- **WHAT TO WORK ON**: All the lines below need retyping exactly, apart from the images.

- **Saved data entries**:
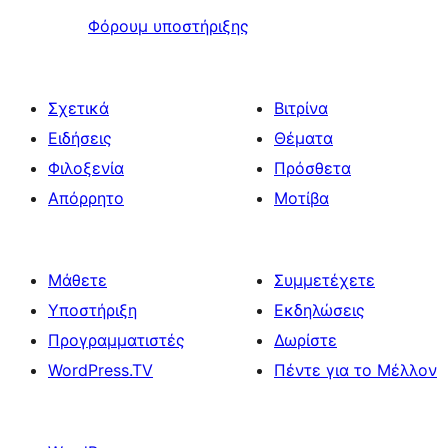
Φόρουμ υποστήριξης
Σχετικά
Βιτρίνα
Ειδήσεις
Θέματα
Φιλοξενία
Πρόσθετα
Απόρρητο
Μοτίβα
Μάθετε
Συμμετέχετε
Υποστήριξη
Εκδηλώσεις
Προγραμματιστές
Δωρίστε
WordPress.TV
Πέντε για το Μέλλον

- **WRITTEN ANSWER**:
Φόρουμ υποστήριξης
Σχετικά
Βιτρίνα
Ειδήσεις
Θέματα
Φιλοξενία
Πρόσθετα
Απόρρητο
Μοτίβα
Μάθετε
Συμμετέχετε
Υποστήριξη
Εκδηλώσεις
Προγραμματιστές
Δωρίστε
WordPress.TV
Πέντε για το Μέλλον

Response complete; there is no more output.